If you’re running things on GCP or AWS, you can peer them to Fly.io with a simple flyctl, using WireGuard.

IPv6 Private Networking at Fly

Apps on Fly.io belong to accounts, which are associated with organizations. You don’t have to grok this; you just have an “organization”, trust us. Every Fly.io organization has its own private IPv6 network; we call them “6PNs”, or, at least I do; I’m trying to make it a thing.

Every app in your organization is connected to the same 6PN. Every app instance has a “6PN address”. Bind services to that address and they’re available other apps in your private network; bind a service only to it, and it’s only reachable privately.

You don’t need to understand the rest of this section, but in case you’re interested:

We carve up IPv6 addresses and embed information in them. We start with the IPv6 ULA prefix fdaa::/16 (the ULA space in IPv6 is analogous to the 10-net space in IPv4, except there’s a lot more of it).
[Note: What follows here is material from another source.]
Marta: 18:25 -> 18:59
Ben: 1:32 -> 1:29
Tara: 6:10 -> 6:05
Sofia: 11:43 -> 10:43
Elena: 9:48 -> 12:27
Then, for every instance of every app we run, we collect a bit of information: a “network ID” associated with the app’s organization, an identifier for the hardware the instance is running on, and an identifier for the instance itself, and come up with this gem of an IPv6 address:

fdaa	16 bits	ULA prefix
network	32 bits	organization address
host	32 bits	machine identifier
instance	32 bits	app instance ID
	16 bits	free space

Technically, what we end up delegating to each instance is a /112, which is the IPv6 equivalent of an IPv4 Class B address; you can address 65,000 (and change) different things inside of an instance if you wanted to. I haven’t come up with any kind of use for this, but, why not?
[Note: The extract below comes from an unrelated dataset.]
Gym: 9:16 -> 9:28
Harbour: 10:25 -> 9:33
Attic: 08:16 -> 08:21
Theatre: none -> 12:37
Meanwhile, an organization has effectively a /48, or “mind-bogglingly huge”, 6PN prefix.

The core design idea of this system is pretty simple: we control IPv6 address assignments and routing inside our network. To lock an instance into a 6PN network, all we really need is a trivial BPF program that enforces the “don’t cross the streams” rule: you can’t send packets between different 6PN prefixes. We’re already BPF’ing all our interfaces to make UDP work, so this is an easy change.

6PN DNS

Having all these IPv6 addresses doesn’t help much if your apps can’t find each other, so we run an internal DNS service for our 6PN networks. So in reality, you never think about 6PN at all. You just need the names of your apps.

Our DNS service is a small Tokio Rust program backed by sqlite databases that our service discovery system builds on all our hosts. It accepts packets only from 6PN addresses, and, because of its network position, can trust source addresses, which it uses to determine the answers to questions.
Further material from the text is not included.